# EE Retrieval

In [399]:
#### For this to work you need to replace w/ your own service account and credentials
#### You may also need to install the earthengine-api
#### ! pip install earthengine-api --upgrade

# Service Account, eg "[...]iam.gserviceaccount.com"
service_account = ''
# Path to the service account key
json_credentials = ''

# Only need to initialize once in awhile
auth_intialize = False

In [400]:
import ee
import numpy as np
import pandas as pd
import requests
from PIL import Image

In [401]:
if auth_intialize:
    SCOPES = [
        'https://www.googleapis.com/auth/earthengine',
        'https://www.googleapis.com/auth/drive'
    ]
    ee.Authenticate(scopes=SCOPES)
    credentials = ee.ServiceAccountCredentials(service_account, json_credentials)
    ee.Initialize(credentials)

## Check collections for images

In [402]:
# Example coordinates
lat, lon = 37.868710, -122.274720
point = ee.Geometry.Point([lon, lat])

# Create a buffer around the point
buffer_distance = 100
roi = point.buffer(buffer_distance)

# Define the date range of interest
start_date = '2024-01-01'
end_date = '2024-04-02'

# List of image collections to check
collections = [
    'COPERNICUS/S2_SR_HARMONIZED',
    'COPERNICUS/S1_GRD',
    'LANDSAT/LC08/C01/T1_SR',
    'LANDSAT/LE07/C01/T1_SR',
    'LANDSAT/LT05/C01/T1_SR',
    'MODIS/006/MOD09GQ',
    'MODIS/006/MOD13Q1',
    'NOAA/GOES/16/MCMIPF',
    'COPERNICUS/S5P/OFFL/L3_NO2'
]

# Check each collection for images in the specified date range
available_collections = []

for collection_id in collections:
    collection = ee.ImageCollection(collection_id).filterDate(start_date, end_date).filterBounds(roi)
    count = collection.size().getInfo()
    if count > 0:
        available_collections.append(collection_id)
        print(f"{collection_id} has {count} images available.")
    else:
        print(f"{collection_id} has no images available for the specified date range: {start_date} to {end_date}")

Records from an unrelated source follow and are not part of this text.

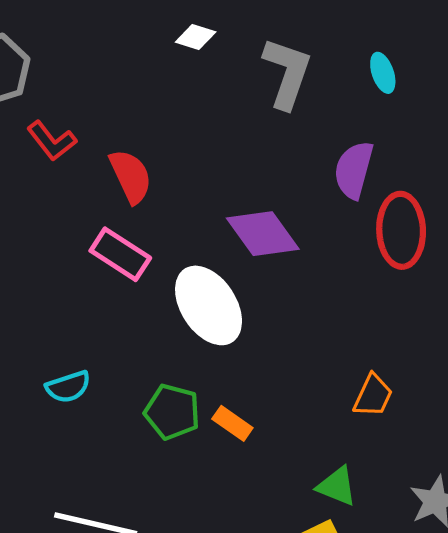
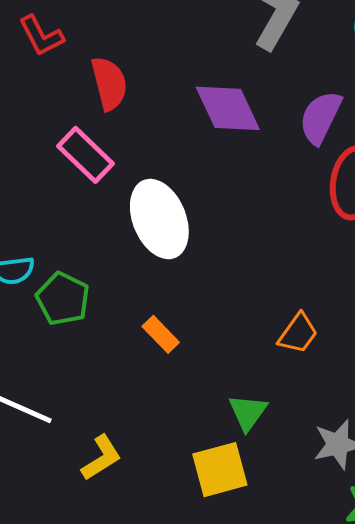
purple diamond: (263, 234) -> (228, 108), moved
green pentagon: (172, 412) -> (63, 299), moved
green triangle: (337, 486) -> (248, 412), turned 33

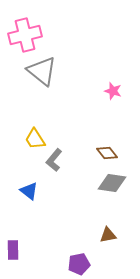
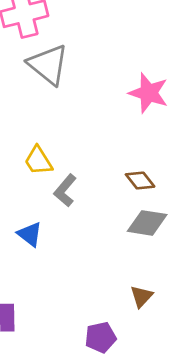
pink star: (113, 91) -> (149, 93), size x1.6
brown triangle: (108, 235) -> (141, 296), turned -36

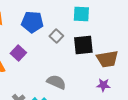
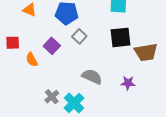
gray square: (56, 36) -> (79, 36), moved
purple star: (103, 85) -> (128, 83), moved

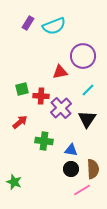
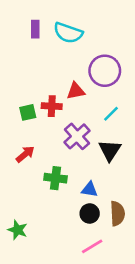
purple rectangle: (28, 23) -> (35, 29), turned -32
cyan semicircle: (54, 26) -> (68, 33), turned 40
red cross: (41, 96) -> (52, 106), moved
pink line: (82, 190) -> (92, 246), moved

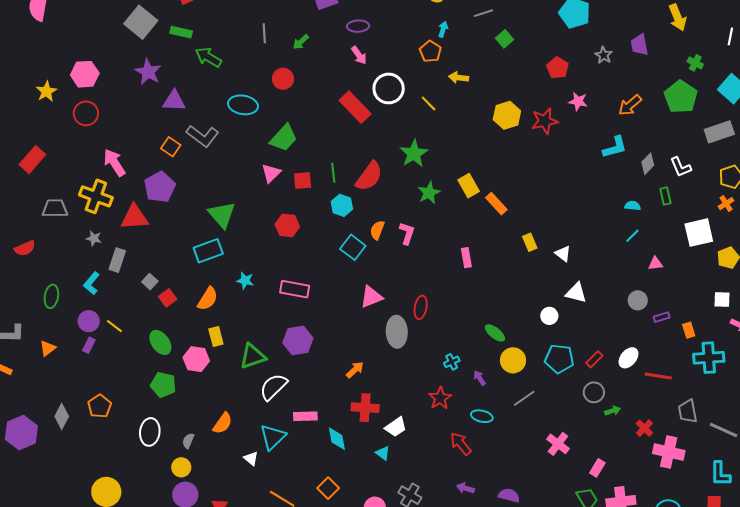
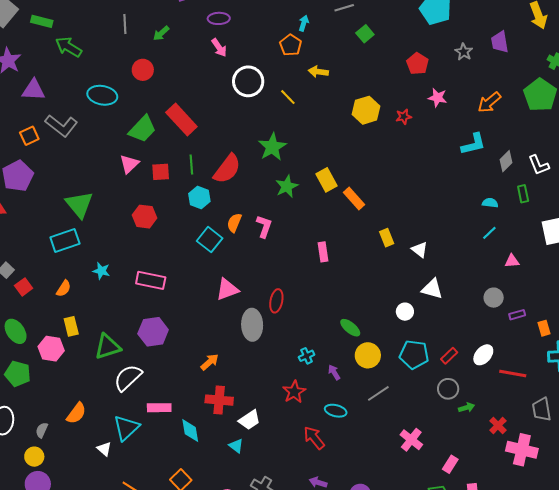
red rectangle: (355, 107) -> (181, 120), moved
red star: (545, 121) -> (404, 117), size x0.6
orange square: (171, 147) -> (29, 136), turned 30
orange semicircle: (208, 299) -> (64, 289), size x0.7

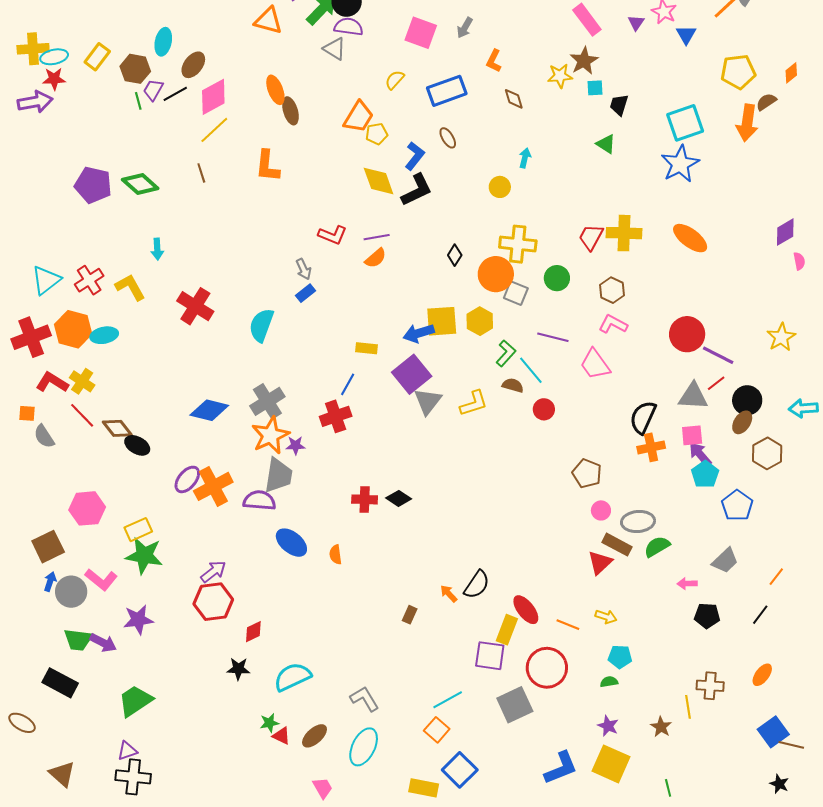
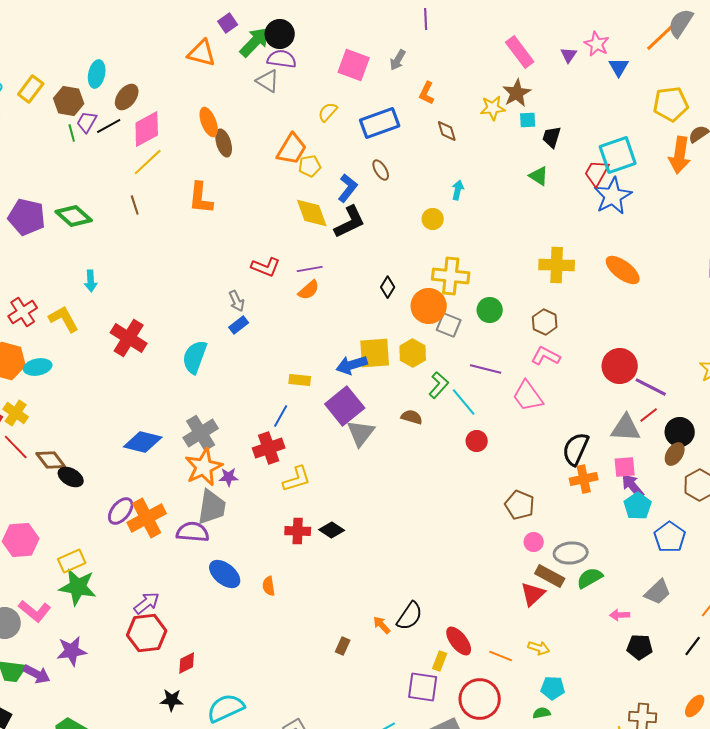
red trapezoid: (591, 237) -> (597, 173), moved
brown semicircle: (513, 385) -> (412, 417), moved
yellow L-shape: (474, 403) -> (297, 479), moved
yellow rectangle: (507, 630) -> (440, 661), size x0.7

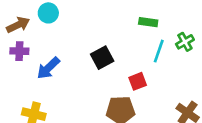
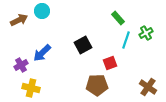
green rectangle: (148, 22) -> (118, 18), turned 40
purple cross: (19, 51) -> (21, 65), moved, turned -32

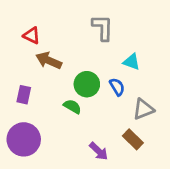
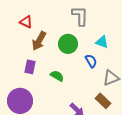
brown arrow: (49, 60) -> (39, 41), turned -84
green circle: (87, 84) -> (68, 44), moved
purple rectangle: (24, 95) -> (30, 67), moved

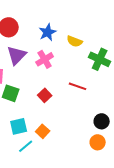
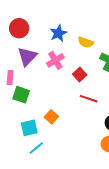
red line: (78, 86) -> (89, 99), moved
red square: (45, 95) -> (80, 75), moved
orange square: (43, 131) -> (51, 117), moved

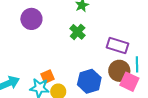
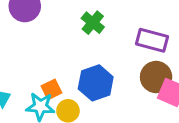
blue hexagon: (89, 81) -> (96, 83), moved

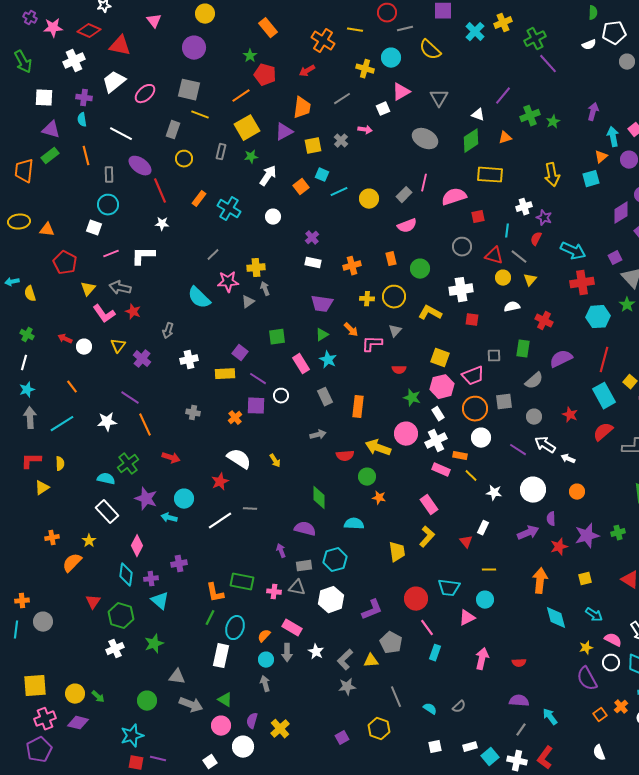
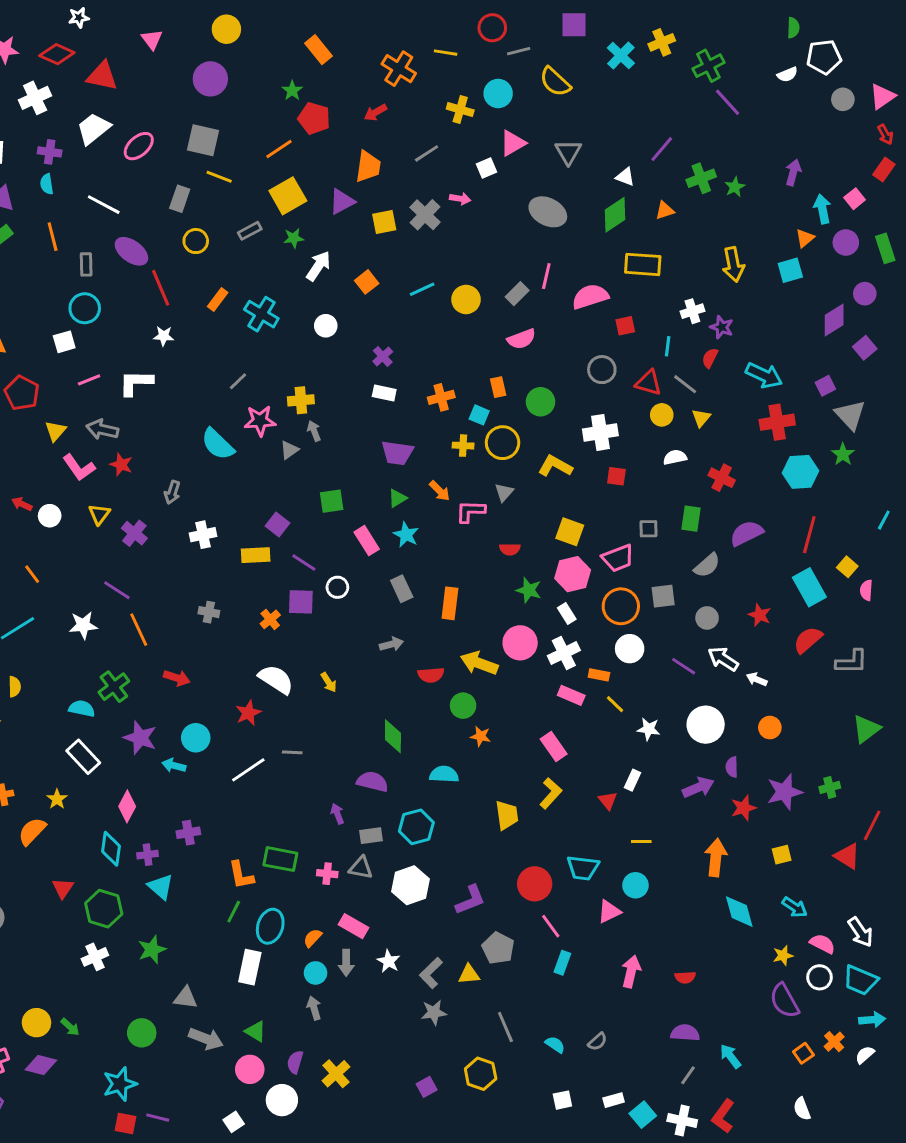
gray cross: (341, 141) -> (425, 215), size x1.5
gray rectangle: (221, 152) -> (250, 231), turned 49
cyan square: (322, 175) -> (479, 415), moved
white square: (94, 228) -> (64, 342), turned -35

if not available_collections:
    print("No collections have images available for the specified date range and region.")

print("Available collections with images:", available_collections)

COPERNICUS/S2_SR_HARMONIZED has 34 images available.
COPERNICUS/S1_GRD has 23 images available.
LANDSAT/LC08/C01/T1_SR has no images available for the specified date range: 2024-01-01 to 2024-04-02
LANDSAT/LE07/C01/T1_SR has no images available for the specified date range: 2024-01-01 to 2024-04-02
LANDSAT/LT05/C01/T1_SR has no images available for the specified date range: 2024-01-01 to 2024-04-02
MODIS/006/MOD09GQ has no images available for the specified date range: 2024-01-01 to 2024-04-02
MODIS/006/MOD13Q1 has no images available for the specified date range: 2024-01-01 to 2024-04-02
NOAA/GOES/16/MCMIPF has 13203 images available.
COPERNICUS/S5P/OFFL/L3_NO2 has 1286 images available.
Available collections with images: ['COPERNICUS/S2_SR_HARMONIZED', 'COPERNICUS/S1_GRD', 'NOAA/GOES/16/MCMIPF', 'COPERNICUS/S5P/OFFL/L3_NO2']


## Retrieve images

In [391]:
def process_sentinel2(date1, date2, lon, lat, export_desc, buffer=2560, cloud_percentage=20, export=False):    
    # Create point geometry
    coordinates = ee.Geometry.Point([lon, lat])
    
    # Define region of interest
    region = coordinates.buffer(buffer)

    # Load Sentinel-2 collection
    # Sentinel-2 has a max resolution of 10 m/pixel
    # Also has a 5-day revisit time
    # https://www.esa.int/Applications/Observing_the_Earth/Copernicus/Sentinel-2
    sentinel2 = ee.ImageCollection('COPERNICUS/S2_HARMONIZED') \
                    .filterBounds(region) \
                    .filterDate(date1, date2) \
                    .filter(ee.Filter.lt('CLOUDY_PIXEL_PERCENTAGE', cloud_percentage))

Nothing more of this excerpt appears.